# Warning to all British BT Vision-box users!



## Pyan (Jan 3, 2014)

Bloody BT has just, without warning, "upgraded" my VisionBox. Unfortunately, doing this has wiped out *all the recorded programmes on the internal disk* - in my case, about 60 hours of carefully selected and merit-weighed choices over the Christmas period.
Rang BT to complain, but apparently they have no control over when an upgrade is applied - they're very sorry, of course, but that's really not much comfort...


----------



## thaddeus6th (Jan 3, 2014)

Reminds me of a story a few weeks ago that BT are far and away the most complained about TV provider in the UK.


----------



## DaCosta (Jan 3, 2014)

When they can't even get their phone lines (internet) working properly it makes you wonder why they even bother branching out...


----------



## mosaix (Jan 3, 2014)

BT should stick to what they're (relatively) good at - 'phone services.

Very frustrating for you Py. You have my sympathy, if I lost my recordings of City thrashing United 6 -1  or City beating QPR (along with many others) to take the 2012 title I would be mortified.


----------



## Ursa major (Jan 3, 2014)

DaCosta said:


> When they can't even get their phone lines (internet) working properly it makes you wonder why they even bother branching out...


The money, provided they can keep their customers (which isn't a given).


To be fair, my internet _is_ working (albeit with a lower download rate than usual). *But my phone line isn't working, not for telephony* (which used to be BT's core business). Because of their crap reporting software on the web, I managed to raise two simultaneous fault reports (on 27th December). One of them has been closed, suggesting it's my equipment that's at fault. I've tried the line with three different phones (one brought from elsewhere, so it's unlikely to have been damaged when the phone line failed), and there seems to be no way of telling them this. The other fault is still open and promising me a fix by 21:00 today. (Surely the underlying cause can't be different for the two reports.) I'm not holding my breath as they promised to contact me after 24 hours (i.e. by last Saturday) by email, and they've so far not done so.

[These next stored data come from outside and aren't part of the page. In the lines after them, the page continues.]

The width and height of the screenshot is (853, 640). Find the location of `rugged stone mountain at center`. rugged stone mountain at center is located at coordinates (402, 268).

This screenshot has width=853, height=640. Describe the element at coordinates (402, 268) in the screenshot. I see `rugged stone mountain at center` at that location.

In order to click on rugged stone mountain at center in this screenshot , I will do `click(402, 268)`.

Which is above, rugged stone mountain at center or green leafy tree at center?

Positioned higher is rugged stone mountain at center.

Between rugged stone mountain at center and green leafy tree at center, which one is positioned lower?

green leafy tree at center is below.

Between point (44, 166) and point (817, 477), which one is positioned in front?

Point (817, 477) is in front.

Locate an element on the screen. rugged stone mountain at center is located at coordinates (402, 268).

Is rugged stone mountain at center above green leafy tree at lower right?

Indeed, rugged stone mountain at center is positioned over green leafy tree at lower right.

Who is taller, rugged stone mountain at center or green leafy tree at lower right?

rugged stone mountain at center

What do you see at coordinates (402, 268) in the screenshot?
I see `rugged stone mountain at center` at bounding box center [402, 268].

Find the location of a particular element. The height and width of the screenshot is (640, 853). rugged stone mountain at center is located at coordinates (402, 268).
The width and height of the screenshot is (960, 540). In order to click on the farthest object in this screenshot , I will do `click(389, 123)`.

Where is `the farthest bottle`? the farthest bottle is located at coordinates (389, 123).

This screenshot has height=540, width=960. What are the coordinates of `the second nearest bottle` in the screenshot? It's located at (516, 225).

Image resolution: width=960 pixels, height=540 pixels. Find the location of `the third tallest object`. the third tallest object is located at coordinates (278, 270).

I wouldn't mind so much, but the line failed in October 2013, and while this was fixed, the solution obviously was far from permanent.


----------



## mosaix (Jan 3, 2014)

Ursa major said:


> To be fair, my internet _is_ working (albeit with a lower download rate than usual). *But my phone line isn't working, not for telephony* (which used to be BT's core business).



That is truly weird, U.M. 

This is just a long shot but do you have an ADSL filter between your handset and your socket? Could it be faulty? 

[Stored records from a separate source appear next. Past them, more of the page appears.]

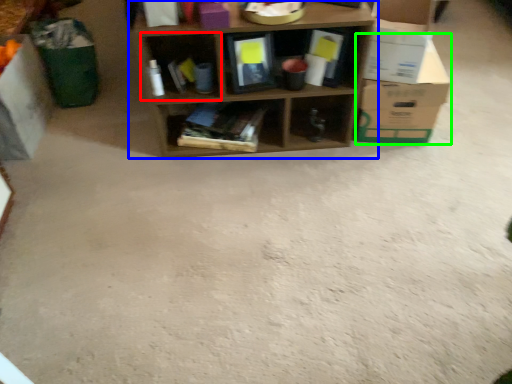 Question: Considering the real-world distances, which object is closest to shelf (highlighted by a red box)? shelf (highlighted by a blue box) or cardboard box (highlighted by a green box).

Choices:
 (A) shelf
 (B) cardboard box

Answer: (A) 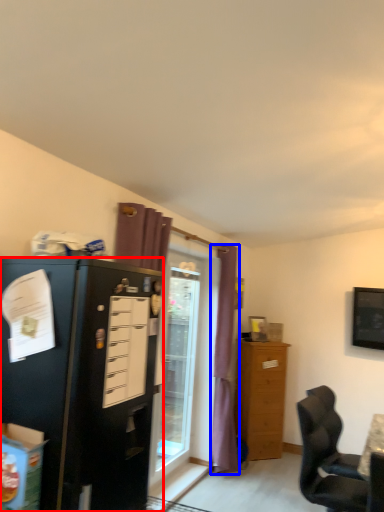 Question: Among these objects, which one is nearest to the camera, cabinetry (highlighted by a red box) or curtain (highlighted by a blue box)?

Choices:
 (A) cabinetry
 (B) curtain

Answer: (A) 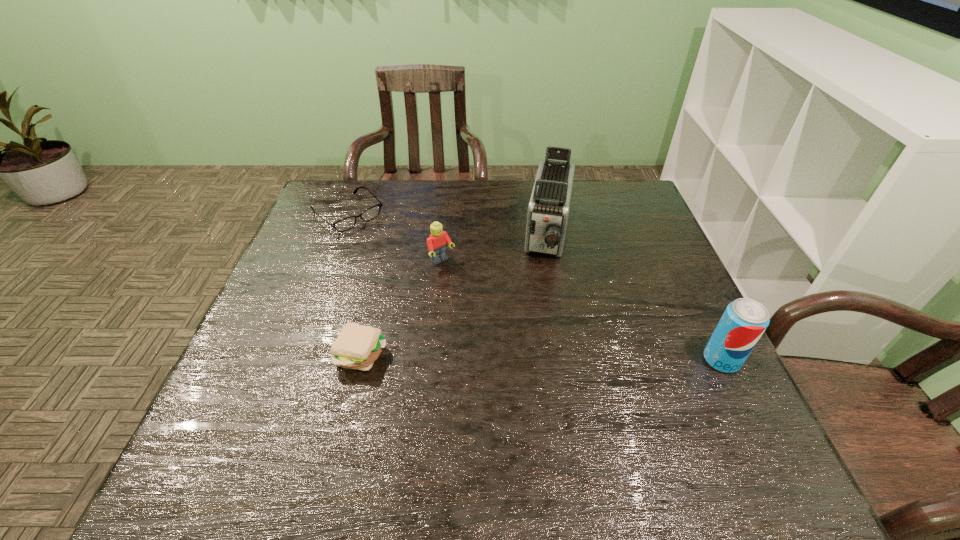 Locate an element on the screen. The image size is (960, 540). spectacles that is positioned at the far edge is located at coordinates (344, 224).

This screenshot has width=960, height=540. In order to click on object located at the left edge in this screenshot , I will do `click(344, 224)`.

This screenshot has width=960, height=540. What are the coordinates of `object at the right edge` in the screenshot? It's located at (742, 324).

Identify the location of object located in the far left corner section of the desktop. (344, 224).

In the image, there is a desktop. At what (x,y) coordinates should I click in order to perform the action: click on vacant space at the far edge. Please return your answer as a coordinate pair (x, y). The height and width of the screenshot is (540, 960). Looking at the image, I should click on (480, 194).

Where is `free point at the near edge`? This screenshot has height=540, width=960. free point at the near edge is located at coordinates (540, 393).

In the image, there is a desktop. Where is `vacant space at the left edge`? The image size is (960, 540). vacant space at the left edge is located at coordinates (260, 352).

Locate an element on the screen. free space at the right edge of the desktop is located at coordinates (625, 294).

Identify the location of vacant space at the far left corner of the desktop. (342, 186).

In the image, there is a desktop. Identify the location of vacant region at the far right corner. (603, 188). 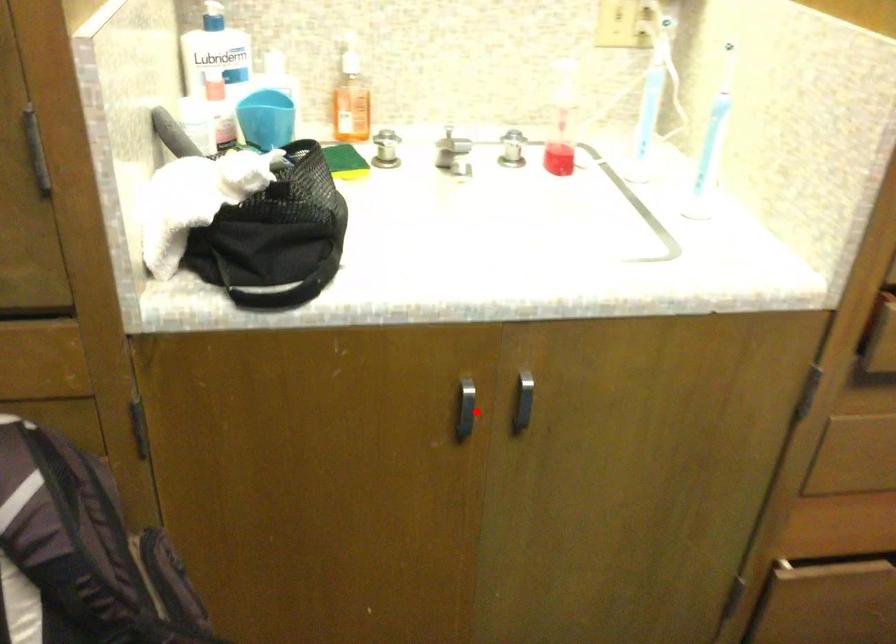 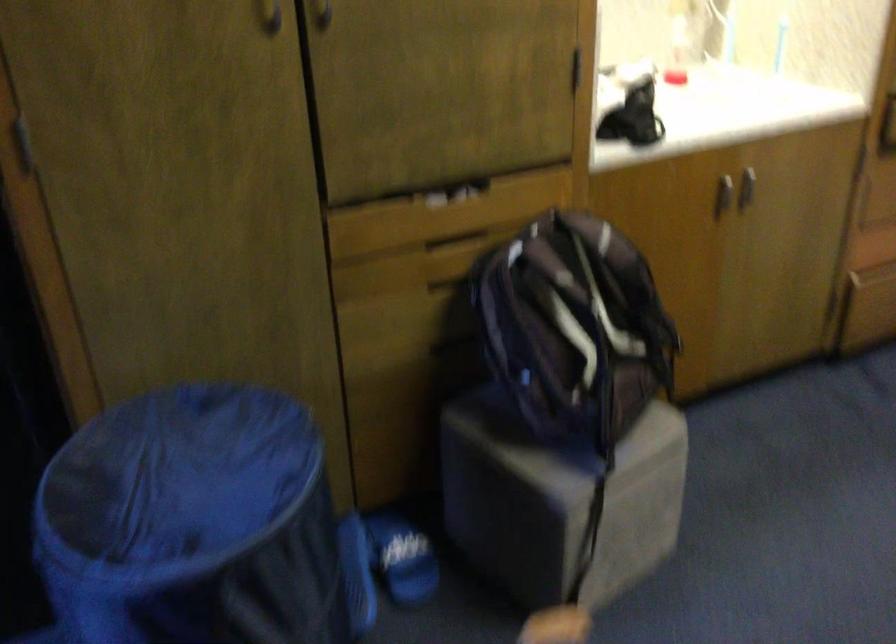 Question: I am providing you with two images of the same scene from different viewpoints. Image1 has a red point marked. In image2, the corresponding 3D location appears at what relative position? Reply with the corresponding letter.

Choices:
 (A) Closer
 (B) Farther

Answer: (B) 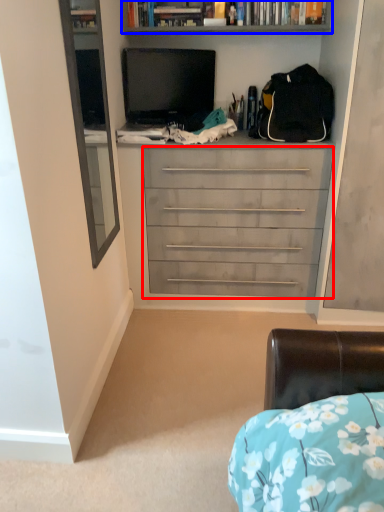 Question: Which of the following is the closest to the observer, chest of drawers (highlighted by a red box) or bookcase (highlighted by a blue box)?

Choices:
 (A) chest of drawers
 (B) bookcase

Answer: (A) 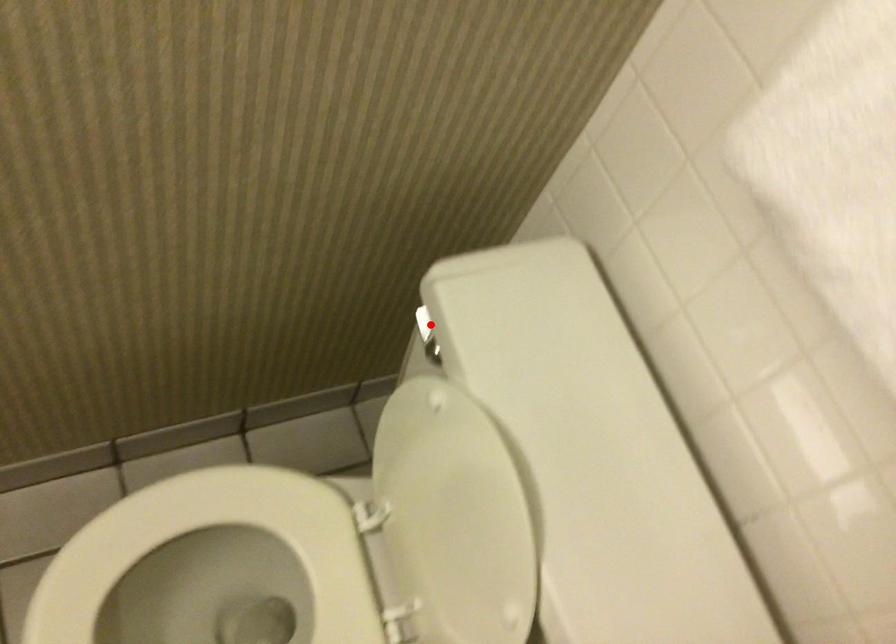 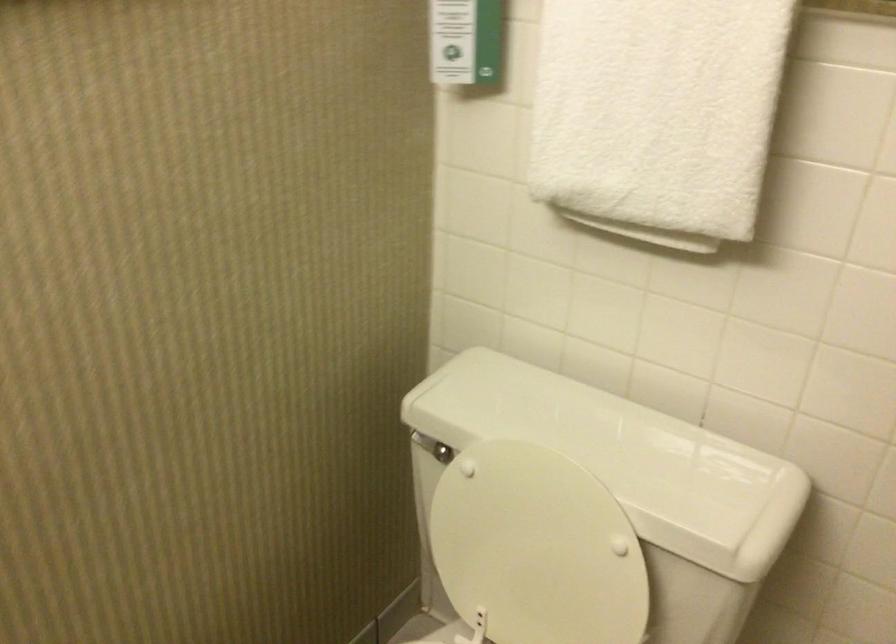 In the second image, find the point that corresponds to the highlighted location in the first image.

(425, 444)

Sorry if you've already thought of that - don't mean to teach my grandmother to suck eggs.


----------



## Pyan (Jan 3, 2014)

mosaix said:


> This is just a long shot but do you have an ADSL filter between your handset and your socket? Could it be faulty?



If you have just changed to Infinity, Ursa, there shouldn't _be_ any ADSL filters on the line - they're not compatible with fibreoptics, according to the BT engineer that fitted mine...


----------



## Ursa major (Jan 3, 2014)

I've a highish speed ADSL service (c.21M when working properly), Pyan, not Infinity.

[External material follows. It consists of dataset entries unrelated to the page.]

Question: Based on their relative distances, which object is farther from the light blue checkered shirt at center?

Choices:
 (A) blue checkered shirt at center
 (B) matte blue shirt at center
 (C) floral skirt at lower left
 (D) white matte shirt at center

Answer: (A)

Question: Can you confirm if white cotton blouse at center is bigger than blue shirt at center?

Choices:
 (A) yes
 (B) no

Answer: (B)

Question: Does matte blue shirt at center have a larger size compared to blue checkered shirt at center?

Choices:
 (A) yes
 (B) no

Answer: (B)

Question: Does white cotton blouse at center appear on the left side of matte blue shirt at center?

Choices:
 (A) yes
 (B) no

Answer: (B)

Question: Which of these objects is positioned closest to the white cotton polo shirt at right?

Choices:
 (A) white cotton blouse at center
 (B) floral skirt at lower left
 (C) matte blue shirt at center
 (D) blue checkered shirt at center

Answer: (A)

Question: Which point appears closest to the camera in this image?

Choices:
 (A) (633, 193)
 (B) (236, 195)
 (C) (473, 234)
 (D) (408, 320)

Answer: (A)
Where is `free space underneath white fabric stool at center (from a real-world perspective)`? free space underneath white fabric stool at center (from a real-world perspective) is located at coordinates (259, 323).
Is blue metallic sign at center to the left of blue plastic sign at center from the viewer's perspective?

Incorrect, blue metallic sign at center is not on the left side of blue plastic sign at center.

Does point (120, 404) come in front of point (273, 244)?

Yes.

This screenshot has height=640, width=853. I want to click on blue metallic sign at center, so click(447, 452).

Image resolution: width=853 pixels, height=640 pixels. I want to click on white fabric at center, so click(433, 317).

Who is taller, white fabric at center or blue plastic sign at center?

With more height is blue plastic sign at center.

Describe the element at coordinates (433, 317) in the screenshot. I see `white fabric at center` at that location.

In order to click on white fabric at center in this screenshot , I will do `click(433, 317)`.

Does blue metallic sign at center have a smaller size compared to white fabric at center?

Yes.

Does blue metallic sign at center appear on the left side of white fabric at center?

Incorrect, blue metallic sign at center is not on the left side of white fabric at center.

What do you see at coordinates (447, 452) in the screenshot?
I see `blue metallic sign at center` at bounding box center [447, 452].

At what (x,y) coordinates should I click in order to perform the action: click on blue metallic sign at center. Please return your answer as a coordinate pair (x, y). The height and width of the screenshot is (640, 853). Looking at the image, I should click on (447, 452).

And many eggs have been sucked, mosaix, including swapping filters (and removing the filter entirely, when testing only the telephony), all to no avail.

As it is, I'm more bothered that they gave up on one of the fault reports: I can see that at this time of year (and with the weather being what it is), that they'll have fewer repair staff available, and those people will be working on higher priority jobs; but to just stop halfway and giving up is, in my book at least, indefensible. (I have to wonder whether, if I'd only managed to raise the one fault report as I wanted, they'd have forgotten about my service entirely. )


----------



## Foxbat (Jan 3, 2014)

I feel your pain Ursa. I had about three weeks of arguments with BT until I convinced them the fault was at their end. One of them even gave me a row for using a different modem. I did it to eliminate possibilities. They said I couldn't use anything but a BT modem on my line. So, I said 'what are you going to do about it?' No answer.

Then I was told I had to take a day off work in order that an engineer could visit me. The guy never came but phoned me to say the fault was in the exchange and had affected about sixty other people. 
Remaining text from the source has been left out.